_Your goal_. Whenever the word "plan" shows up in a line of the data, copy that line.

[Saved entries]

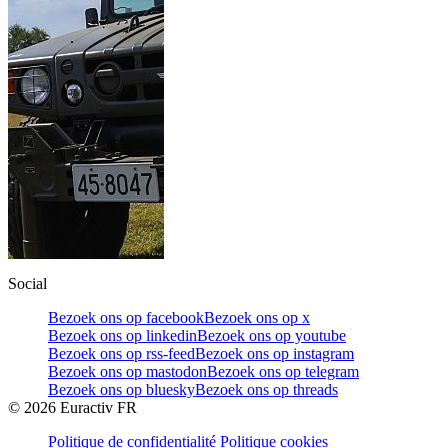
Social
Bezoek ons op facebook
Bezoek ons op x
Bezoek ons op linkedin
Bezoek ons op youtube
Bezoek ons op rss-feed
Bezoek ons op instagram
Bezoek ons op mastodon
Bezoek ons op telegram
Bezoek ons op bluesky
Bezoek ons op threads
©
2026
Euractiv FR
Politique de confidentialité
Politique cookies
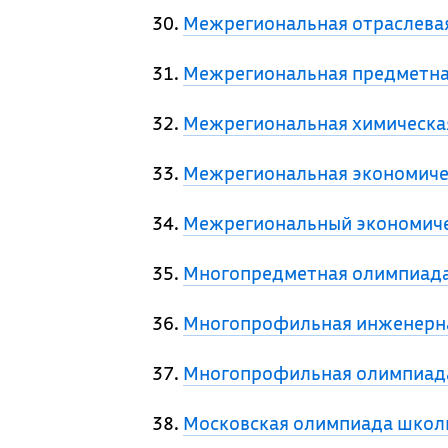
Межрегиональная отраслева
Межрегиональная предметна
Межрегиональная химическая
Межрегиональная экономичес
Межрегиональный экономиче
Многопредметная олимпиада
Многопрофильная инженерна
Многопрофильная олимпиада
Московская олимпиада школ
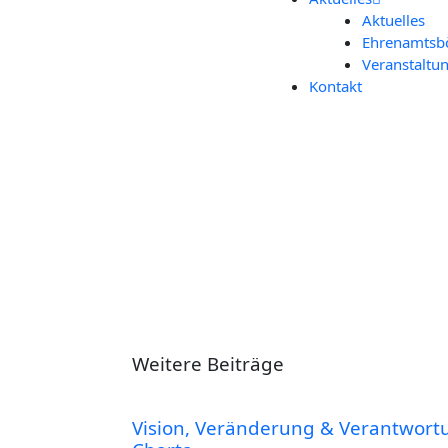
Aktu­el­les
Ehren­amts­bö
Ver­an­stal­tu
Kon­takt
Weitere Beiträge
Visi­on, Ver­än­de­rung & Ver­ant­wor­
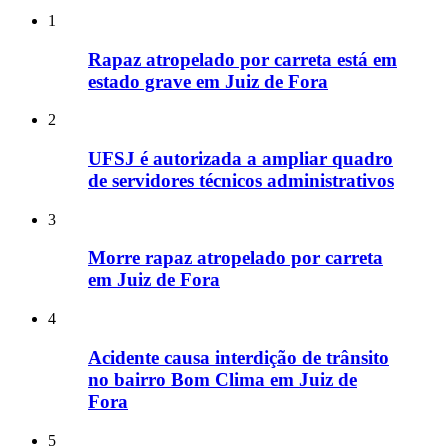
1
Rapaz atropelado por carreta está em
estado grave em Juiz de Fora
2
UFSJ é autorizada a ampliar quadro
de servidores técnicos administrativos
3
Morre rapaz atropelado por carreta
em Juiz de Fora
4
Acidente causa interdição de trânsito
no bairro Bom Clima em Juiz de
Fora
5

* * *

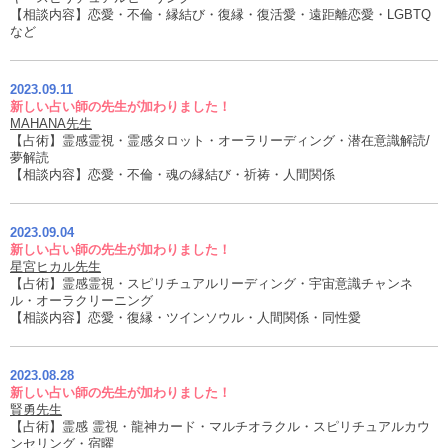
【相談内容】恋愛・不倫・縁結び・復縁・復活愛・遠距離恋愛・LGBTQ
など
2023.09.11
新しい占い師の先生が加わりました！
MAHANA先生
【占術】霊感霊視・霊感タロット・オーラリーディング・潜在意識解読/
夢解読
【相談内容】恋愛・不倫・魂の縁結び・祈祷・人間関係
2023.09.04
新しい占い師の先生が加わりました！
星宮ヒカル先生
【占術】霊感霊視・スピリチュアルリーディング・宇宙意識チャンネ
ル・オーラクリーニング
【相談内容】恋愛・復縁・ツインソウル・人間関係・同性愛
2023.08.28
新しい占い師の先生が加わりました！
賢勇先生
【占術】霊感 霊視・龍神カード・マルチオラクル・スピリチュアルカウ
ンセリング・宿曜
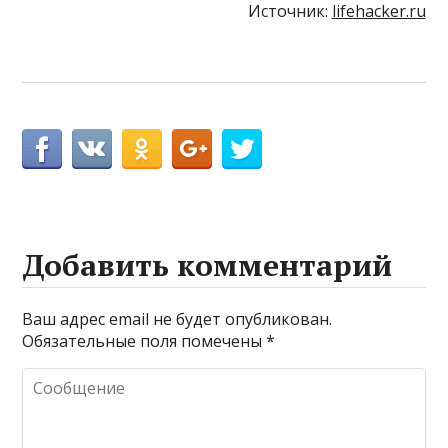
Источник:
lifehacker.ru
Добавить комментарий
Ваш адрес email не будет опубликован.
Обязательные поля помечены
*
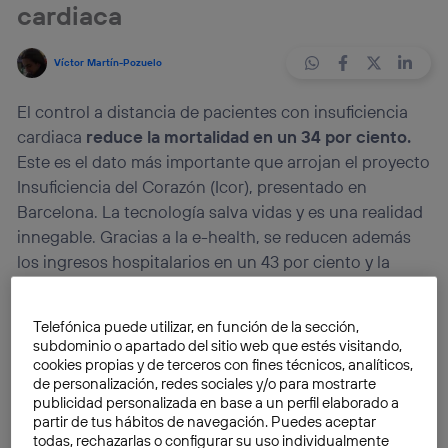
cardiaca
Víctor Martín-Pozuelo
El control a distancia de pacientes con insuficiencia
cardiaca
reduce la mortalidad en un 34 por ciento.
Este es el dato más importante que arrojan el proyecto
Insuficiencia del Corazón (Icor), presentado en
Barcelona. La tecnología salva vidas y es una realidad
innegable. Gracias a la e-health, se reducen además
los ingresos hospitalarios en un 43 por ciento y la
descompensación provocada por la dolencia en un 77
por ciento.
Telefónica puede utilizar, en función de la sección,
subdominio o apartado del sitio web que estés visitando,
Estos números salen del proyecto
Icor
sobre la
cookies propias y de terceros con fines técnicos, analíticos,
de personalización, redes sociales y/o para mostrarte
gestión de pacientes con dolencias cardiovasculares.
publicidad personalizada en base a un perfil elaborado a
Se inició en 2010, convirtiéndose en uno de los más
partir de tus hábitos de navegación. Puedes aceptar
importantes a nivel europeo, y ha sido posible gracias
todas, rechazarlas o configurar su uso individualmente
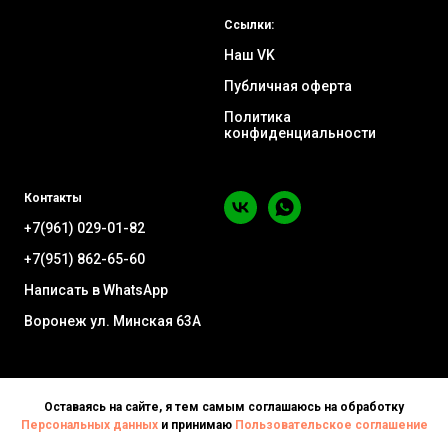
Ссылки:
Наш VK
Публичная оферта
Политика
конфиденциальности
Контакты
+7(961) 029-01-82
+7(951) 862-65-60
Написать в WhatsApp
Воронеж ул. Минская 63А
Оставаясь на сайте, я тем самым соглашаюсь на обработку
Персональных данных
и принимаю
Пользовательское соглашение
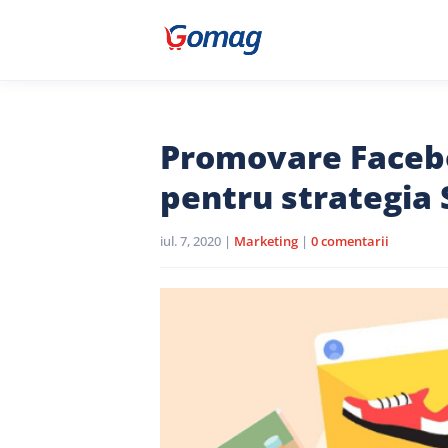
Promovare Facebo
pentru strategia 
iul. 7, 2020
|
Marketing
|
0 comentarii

--

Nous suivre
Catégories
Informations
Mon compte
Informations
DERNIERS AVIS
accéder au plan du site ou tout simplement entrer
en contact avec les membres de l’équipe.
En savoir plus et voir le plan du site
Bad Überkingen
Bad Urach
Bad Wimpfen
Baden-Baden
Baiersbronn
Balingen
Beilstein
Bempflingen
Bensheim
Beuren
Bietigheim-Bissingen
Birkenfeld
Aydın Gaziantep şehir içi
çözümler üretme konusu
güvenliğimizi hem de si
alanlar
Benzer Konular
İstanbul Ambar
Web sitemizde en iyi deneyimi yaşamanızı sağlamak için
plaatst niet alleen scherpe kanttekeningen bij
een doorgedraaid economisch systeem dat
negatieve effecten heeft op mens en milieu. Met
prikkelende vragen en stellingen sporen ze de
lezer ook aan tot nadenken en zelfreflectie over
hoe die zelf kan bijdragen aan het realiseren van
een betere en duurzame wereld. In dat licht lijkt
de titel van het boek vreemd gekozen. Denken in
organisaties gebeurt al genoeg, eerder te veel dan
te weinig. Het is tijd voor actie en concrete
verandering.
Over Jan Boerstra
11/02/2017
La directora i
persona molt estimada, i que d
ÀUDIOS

_Reply_.
accéder au plan du site ou tout simplement entrer
En savoir plus et voir le plan du site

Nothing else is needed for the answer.